The suit also alleges that Glazer illegally removed Oracle’s adviser, Carla Gomez, from her post, replacing her with the school’s drama teacher. Gomez is suing to get her job back.
The former students are seeking an order from a judge that would “prevent future censorship of the paper. They also want to ensure journalism is still taught at Mountain View High, where the district has cut an introduction to journalism class.
The lawyer defending the district, Eric Bengston, declined to comment.
Sacramento City Unified School District
In 2024, the district placed Samantha Archuleta, the journalism adviser to The Prospector newspaper at C.K. McClatchy High School, named for the long-time editor of the Sacramento Bee, on administrative leave after a reporter quoted a fellow student saying that Adolph “Hitler had some good ideas.”
The comment was reportedly made in a government class and printed in a column entitled “What did you say?” about remarks overheard at school.
Student journalists at The Prospector — where the writer Joan Didion was once on staff — wrote on Instagram that the quote had not reflected their beliefs but “was included to spark a conversation on how students here choose to use their words.”
In a June 2024 guest piece in The Sacramento Bee, Archuleta wrote that “students have rights that give them the first and last say in what is written, how it is edited and what gets published without prior restraint, censorship or punishment from me or any other adult so long as it is protected speech.”
Numerous free press and student press groups pushed for her reinstatement. However, she left her position at McClatchy High.
Los Angeles Unified School District
In 2021, Los Angeles Unified brought a disciplinary case against Adriana Chavira, the journalism adviser at Daniel Pearl Magnet High School, after she refused to censor students reporting on the Covid-19 pandemic’s effect on the school. The school is named for the late Wall Street Journal reporter Daniel Pearl, who was murdered by jihadist militants in Pakistan in 2002.

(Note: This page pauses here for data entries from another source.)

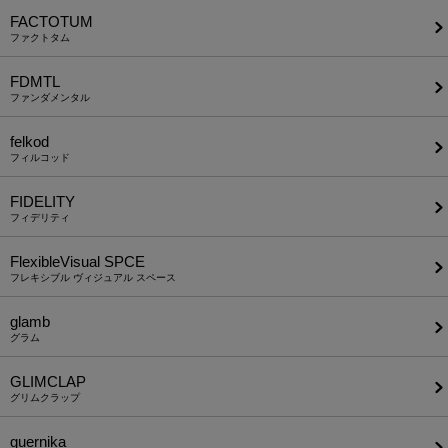
FACTOTUM
ファクトタム
FDMTL
ファンダメンタル
felkod
フィルコッド
FIDELITY
フィデリティ
FlexibleVisual SPCE
フレキシブル ヴィジュアル スペース
glamb
グラム
GLIMCLAP
グリムクラップ
guernika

The school newspaper, The Pearl Post, had reported that the school librarian had refused to receive the Covid vaccine, and the library had been closed as a result. The librarian, citing privacy, demanded that The Post remove her name from a story published online. Student journalists refused. The school principal gave Chavira a day to remove the name. It stayed up. The district then suspended her.
In an essay published on the website of her union, the United Teachers Los Angeles, Chavira wrote: “Removing the information would mean that I was censoring my journalism students. And that is something I would never do since that goes against everything I’ve taught my student journalists.”
The disciplinary case was withdrawn in 2022. Chavira continues to advise the Pearl Post, and is on the board of the Student Press Law Center.